Think back to when you first bought your home. Do you recall all of the questions you had and the (sometimes unsolicited) advice given from family, friends, and agents? Well, now it’s time to sell and, once again, you’re looking for answers and advice on how to get maximum return from your first major investment. A real estate professional is one of the best individuals to start with, of course, but in the meantime, take a look at the below roundup of answers to a home seller's most frequently asked questions.
Q: Do I need to make upgrades before selling my home?
A: In most cases, there’s no need to spend thousands of dollars to make your home more salable, according to realtor.com. Quite often, you don’t need to do as much as you might think in terms of upgrades. Try showing your home first to a Realtor for an expert opinion on what is necessary to make your home move-in ready. You might be rather surprised by your current sales prospects, especially in what is currently considered a seller’s market for many price ranges.
Also, if it is minor cosmetic upgrades, your buyer may not want to be paying the premium price for your design choices. Since everyone has different taste, it might make more sense to hold off and allow them to make their preferred upgrades after they purchase.
Q: How do I find out how much my home is really worth?
A: The exact price of your home will depend on a lot of variables like its size, condition, neighborhood, and many other factors. As we all have emotional ties to our personal possessions, it is important to not to let your own skewed perspective get in the way of a realistic valuation. Leave that up to your agent, who has access to the most up-to-date sales prices of comparable homes nearby, and not a website that uses a robotic algorithm to determine the number. Then, decide on your home price strategically. If you price it too high, the home is likely to linger on the market. However, pricing low can have big benefits, such as multiple bids that could ultimately boost your final sale price. Checkout more on the importance of pricing your home right in my video here.
Q: How important is staging a home for sale?

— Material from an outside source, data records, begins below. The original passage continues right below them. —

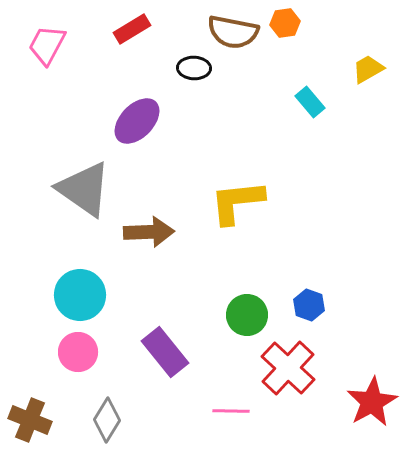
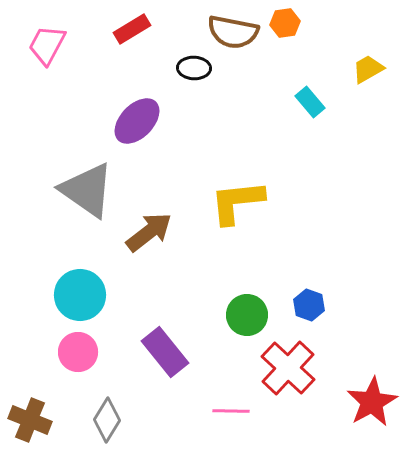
gray triangle: moved 3 px right, 1 px down
brown arrow: rotated 36 degrees counterclockwise
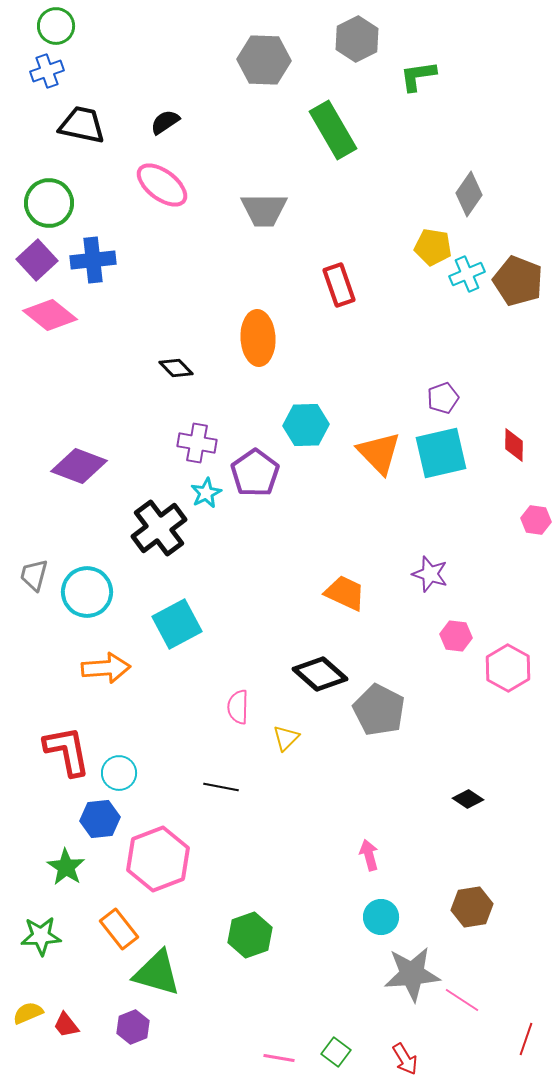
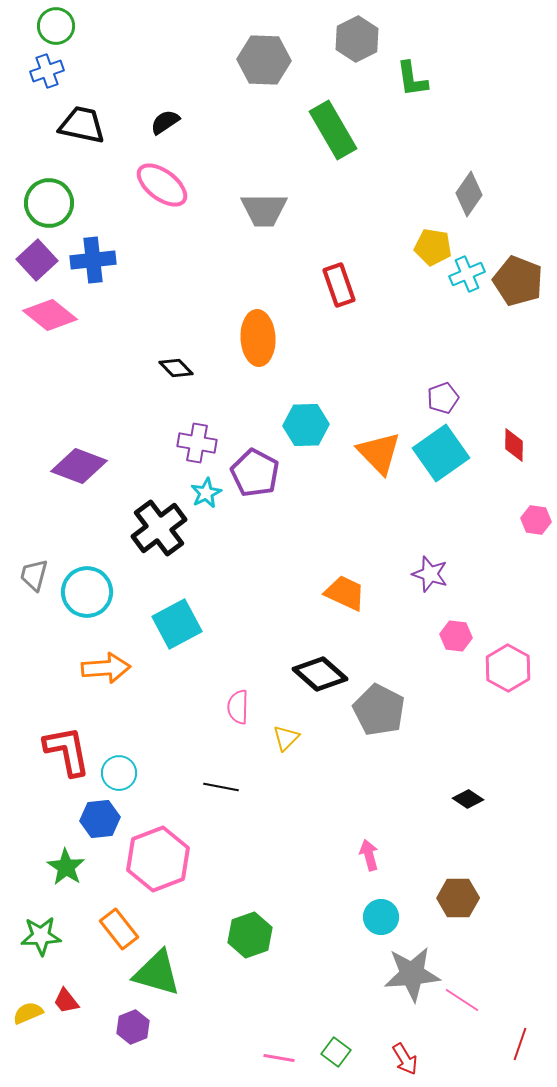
green L-shape at (418, 76): moved 6 px left, 3 px down; rotated 90 degrees counterclockwise
cyan square at (441, 453): rotated 22 degrees counterclockwise
purple pentagon at (255, 473): rotated 9 degrees counterclockwise
brown hexagon at (472, 907): moved 14 px left, 9 px up; rotated 9 degrees clockwise
red trapezoid at (66, 1025): moved 24 px up
red line at (526, 1039): moved 6 px left, 5 px down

A: On average, a staged home sells 88 percent faster and for 20 percent more than one left as is. Experts call it staging because it gives buyers a “stage” onto which they can project their home-owning dreams and imagine themselves living in your home. Be sure to choose neutral paint colors and remove family photos when hosting open houses or showings. This gives potential homeowners a blank canvas they can mentally fill with their own families and memories.
Q: Should homeowners be home during a showing?
A: Agents are unanimous on this one: Never be present when your agent is showing your home. If you’re there, potential buyers will not only feel uncomfortable, but they also will feel like they can’t make comments or ask questions that could be interpreted as offensive. With your history and attachment to the residence, you might want to argue if a potential buyer makes a slightly negative comment. It could turn off buyers and cause you to lose offers.
Q: How do I deal with emotional attachments to my home?
A: Remember that you are selling a residence potentially full of both positive and negative memories. Make peace with that fact and know that once you begin the sales process, your home is just another property on the market. Try to be as detached as possible during the process, especially while in negotiations and know that a sale is not locked in until it is absolutely final.
Q: Are there tax benefits to selling my house?
A: Yes. The capital-gains exemption is a nice bonus if you sell your principal residence after living in it two to five years. It lets you make up to $250,000 in non-taxable profit if you’re a single owner, and $500,000 if you’re married. You don’t even have to buy another new home with the proceeds. You can spend the money any way you want. Better yet, there’s no limit on the number of times you can use this exemption. In most cases, you can make tax-free profits. If you’re in doubt or have questions about what’s deductible, it’s always a good idea to consult a tax accountant or lawyer.